[UMA HISTÓRIA DE AMOR IMAGINÁRIA E RUIM NA FILA DO MERCADO]
“Vestígios de estranha civilização.”
Tive um sonho e lembrei de você. O que é a materialidade das coisas diante de um sonho? Alguma coisa não existe mais lá fora e continua dentro de nós. Algumas pessoas sofrem um acidente e morrem. Outras, mesmo vivas, assinam um atestado de óbito e enfiam debaixo da nossa porta dizendo que não querem mais viver ali. É como se nossa cabeça fosse uma fita K7 aonde vamos gravando novas músicas uma por cima das outras. Quantas canções ainda precisarei gravar por cima de você? Meu ouvido absoluto ainda escuta o seu gemido, e sua risada e os seus gritos.

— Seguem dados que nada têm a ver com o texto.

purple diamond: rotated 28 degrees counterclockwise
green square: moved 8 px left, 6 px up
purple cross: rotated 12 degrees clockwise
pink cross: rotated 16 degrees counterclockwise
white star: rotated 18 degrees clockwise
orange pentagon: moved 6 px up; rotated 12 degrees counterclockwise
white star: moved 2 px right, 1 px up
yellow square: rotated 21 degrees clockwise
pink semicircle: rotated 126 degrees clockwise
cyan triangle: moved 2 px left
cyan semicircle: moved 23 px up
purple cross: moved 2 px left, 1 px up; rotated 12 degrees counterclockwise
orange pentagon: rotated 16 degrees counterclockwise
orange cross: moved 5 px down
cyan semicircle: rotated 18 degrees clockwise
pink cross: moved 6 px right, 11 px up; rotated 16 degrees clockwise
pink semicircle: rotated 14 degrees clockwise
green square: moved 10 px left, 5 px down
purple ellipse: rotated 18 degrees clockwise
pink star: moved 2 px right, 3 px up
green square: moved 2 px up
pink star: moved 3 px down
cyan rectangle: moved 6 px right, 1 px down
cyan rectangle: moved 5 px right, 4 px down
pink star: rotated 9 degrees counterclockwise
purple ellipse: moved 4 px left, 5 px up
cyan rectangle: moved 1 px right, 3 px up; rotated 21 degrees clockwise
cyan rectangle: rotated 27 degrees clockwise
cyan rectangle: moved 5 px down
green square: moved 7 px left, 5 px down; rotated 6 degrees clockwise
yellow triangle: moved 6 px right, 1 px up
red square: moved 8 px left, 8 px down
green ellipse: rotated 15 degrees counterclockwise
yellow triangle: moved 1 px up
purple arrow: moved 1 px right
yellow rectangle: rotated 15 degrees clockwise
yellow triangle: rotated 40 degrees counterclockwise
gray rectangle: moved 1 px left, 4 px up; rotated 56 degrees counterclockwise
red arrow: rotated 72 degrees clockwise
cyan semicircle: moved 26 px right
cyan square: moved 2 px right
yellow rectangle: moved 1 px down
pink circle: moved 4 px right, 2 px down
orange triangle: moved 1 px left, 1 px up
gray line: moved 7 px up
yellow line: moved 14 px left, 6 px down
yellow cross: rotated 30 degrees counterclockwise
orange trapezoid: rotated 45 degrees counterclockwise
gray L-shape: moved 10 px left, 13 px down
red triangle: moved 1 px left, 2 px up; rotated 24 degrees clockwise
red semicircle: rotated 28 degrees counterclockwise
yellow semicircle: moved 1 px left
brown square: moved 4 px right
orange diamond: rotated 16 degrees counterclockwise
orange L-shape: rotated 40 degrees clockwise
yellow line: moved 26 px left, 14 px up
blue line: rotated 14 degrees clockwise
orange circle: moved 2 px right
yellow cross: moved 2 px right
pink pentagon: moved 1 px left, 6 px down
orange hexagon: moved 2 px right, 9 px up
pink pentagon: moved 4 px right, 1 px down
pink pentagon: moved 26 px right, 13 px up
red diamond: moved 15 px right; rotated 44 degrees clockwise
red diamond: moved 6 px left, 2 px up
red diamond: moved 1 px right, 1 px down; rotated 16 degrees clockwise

Esses dias eu estava num mercadinho aqui da minha vila. Você tinha uma mania insuportável de ficar lendo os rótulos dos produtos. Fiquei passeando pelos corredores, deslizando minhas mãos sobre os pacotes. Parece que cada bolacha que eu quebrava me redimia de tudo que eu deixei você fazer comigo. Só naquela noite decidi fazer alguma coisa sem sua aprovação, deixei o carro na rua e não no estacionamento. Um revoltado estilhaçou meu para brisa com um coquetel molotov enquanto você se ocupava de sódio, e gordura trans e fibras. Sentei na calçada e comecei a dar risada, eu estava contente por ver que minha revolta tinha encontrado a revolta de outra pessoa. Num excesso de emoções comecei a bater latas de ervilha e milho no que restou do carro. Um senhor com sua barraquinha de comida assistia tudo de boca aberta. Pedi uma pamonha pra ele, olhei pra você e disse que aquilo sim era comida de verdade. Você me mostrou o dedo do meio e acendeu um cigarro.
No muro da sua casa tinha uma pintura de uma mulher velha. Todo santo dia eu passava por ali e ficava imaginando que tipo de pessoa penduraria um quadro num muro. Depois que eu te conheci acabei descobrindo que tipo de pessoa é essa. E descobri que esse tipo de pessoa não dá pra conhecer. Ao anoitecer você era flores de Monet, na manhã seguinte se transformava num cinismo de Dalí. Seu sonho era viver como nos filmes. Tomamos um banho de tinta verde e escorregamos no gramado. Masturbei você com um pincel, e engoli tanta tinta enquanto te chupava que acabei tendo uma intoxicação.
Te olhei bem de perto e você era uma bagunça. Uma mistura de caçamba de entulho, com terreno baldio e quarto de adolescente. Dobrei minhas mangas e comecei a varrer e carpir. Algumas vezes as coisas ficaram mais claras, quase cheguei a pensar que te conhecia, que sabia quem é que estava ali debaixo da iluminação dos filtros das fotos. O que você tenta esconder com a exposição? O que você quer expor que ninguém enxergou antes?
O quadro ainda está no seu muro. Da outra esquina continuo sentindo a senhora me olhando. No começo eu acenei, você acenou de volta, sorriu e foi embora. Agora a sua lembrança é como o cachorro que fica me seguindo pela casa. Aonde eu vou o cachorro vai atrás. Quando penso que ele pegou no sono, saio na ponta do pé, mas ele vem correndo. Você é como o cachorro me seguindo, no começo é engraçado, eu gosto, depois começa a ficar chato, começa a cheirar mal, dá coceira. A trilha sonora disso é como um chorinho, com uma letra própria de esquecimento. Muitas pessoas te admiraram e agora haviam te esquecido. Você se tornou um nome anônimo numa música do Chico Buarque.
Guardei todas as suas fotos. Algumas nem fui eu que tirei. A maioria tem até dedicatórias no verso. Te dedicaram versos. Quantas pessoas miseráveis marcadas por você devem estar por aí perambulando atrás de uma saída do labirinto. Imagino um bar cheio de gente velha, de fundo está tocando um velho choro que faz coro com os lamentos dos desgraçados pelo passado que não passou.
Parecia que só eu podia ouvir, mas o mercado inteiro estava ouvindo que seria necessário que eu pagasse por todos os pacotes de bolacha que quebrei. Você ficou ali me dizendo que hoje ninguém mais liga pra nada, que ninguém mais reconhece o trabalho das pessoas. Comprei umas fitas K7, milho, ervilha, uma lata de tinta verde e ração pro meu cachorro. No som do carro o Chico Buarque me dizia que não era pra eu me afobar, que nada é pra já.